On Peace: The Catechism defines peace as "the tranquility of order" (CCC 2304, citing Augustine, City of God XIX, 13). The hesychia — the quietness — of verse 25 is precisely this Augustinian peace: not the mere absence of conflict, but the rightly ordered life of a man at home in creation.
Contemporary Catholics often experience a false dichotomy between the "heroic" life of faith — martyrdom, radical witness, apostolic mission — and the apparently mundane realities of marriage, family, and neighborhood. This passage dismantles that dichotomy with elegant economy.
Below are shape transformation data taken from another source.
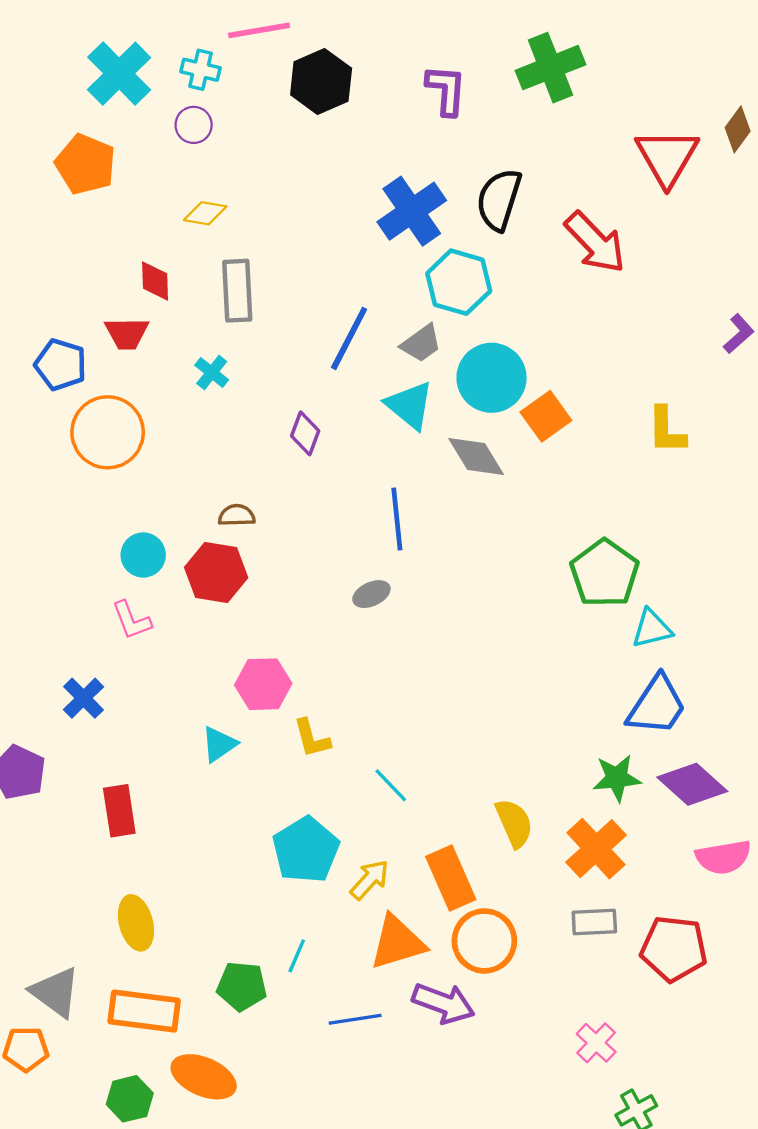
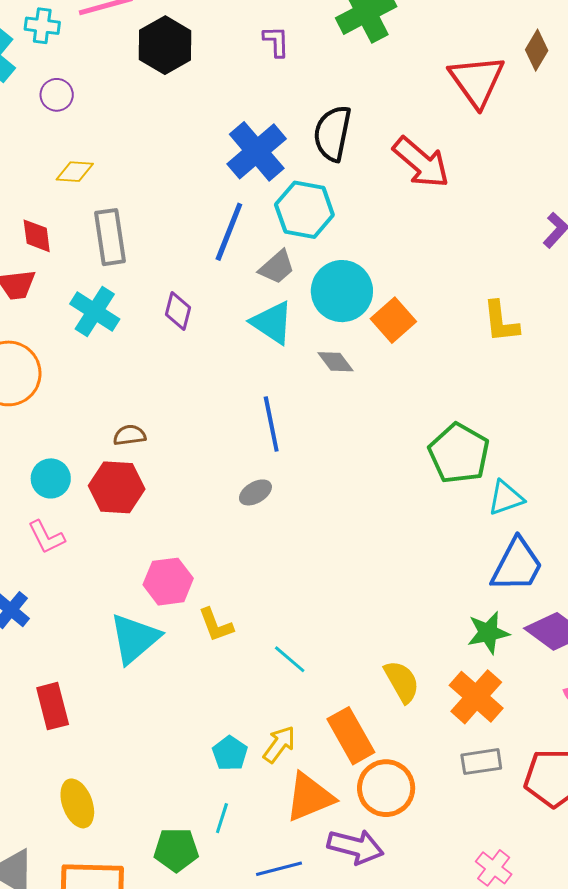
cyan cross: (200, 70) -> (42, 26), moved
purple L-shape: (446, 90) -> (276, 41), size x0.7
blue line: (349, 338) -> (229, 232), moved
cyan cross: (212, 373) -> (95, 312), size x1.6
purple diamond: (305, 433) -> (178, 311), moved
gray diamond: (476, 456) -> (335, 362), size x0.7
cyan triangle: (219, 744) -> (135, 638), size x1.6
cyan pentagon: (306, 850) -> (230, 753), moved, size x0.6

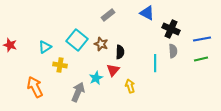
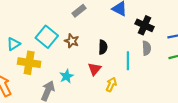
black semicircle: (120, 52) -> (103, 47), moved
yellow cross: (60, 65) -> (29, 63), size x1.5
red triangle: (113, 70) -> (95, 69), moved
yellow arrow: (130, 86) -> (111, 85), moved, turned 40

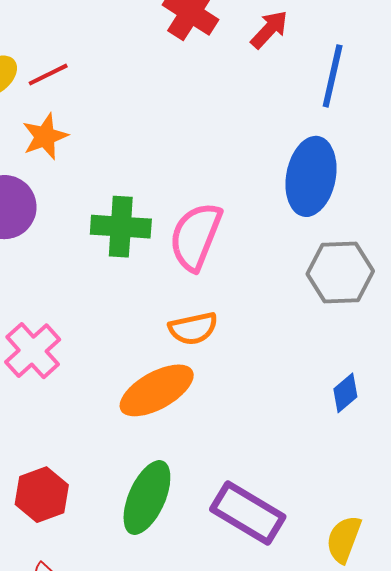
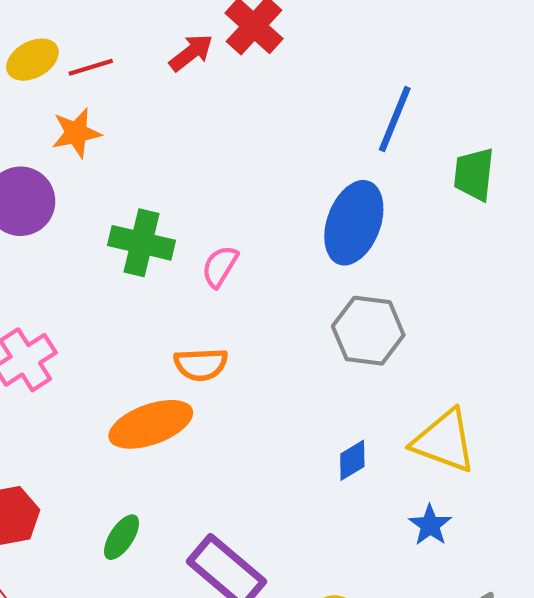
red arrow: (269, 29) -> (191, 53), moved
pink semicircle: (196, 236) -> (220, 266), size x0.6
green ellipse: (147, 498) -> (122, 537), size x0.6

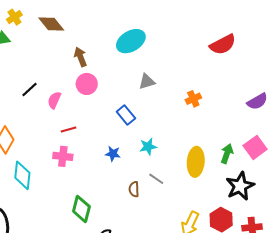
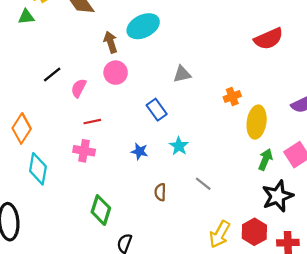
cyan ellipse: (131, 41) -> (143, 26), moved
cyan star: (148, 147) -> (179, 146), turned -30
yellow ellipse: (196, 162) -> (257, 122), moved
gray line: (156, 179) -> (203, 184), moved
Judas Maccabeus, the hammer of Israel's enemies, is here presented not as diminished but as fulfilled by taking a wife, settling down, and taking part in common life. The same man who inspired armies finds his humanity deepened by domesticity.
For the Catholic today, this is a call to sanctify the ordinary. The parish volunteer, the father coaching youth soccer, the mother managing a household, the employee who befriends a difficult colleague across a cultural divide — all of these are living within the logic of 2 Maccabees 14:23–25. Moreover, the friendship between Nicanor and Judas challenges Catholics to seek genuine philia across lines of difference: political, cultural, religious. In an age of polarization, Nicanor's "hearty affection" for a man he might have counted an enemy is a pointed rebuke to the tribalism that disfigures public life — and Church life — today.
Typological and Spiritual Senses On the typological level, the friendship of Nicanor and Judas anticipates the reconciliation of Jew and Gentile that will reach its fullness in Christ (Eph 2:14–16). Nicanor, a representative of Hellenistic Gentile power, is drawn to a man of Israel not by conquest but by admiration — a movement of grace that foreshadows the ingathering of the nations. Judas's marriage and settlement in "common life" likewise anticipates the Christian theology of vocation: the battlefield saint does not exist at a higher spiritual register than the married man tending his household. Both are legitimate, even holy, modes of human existence.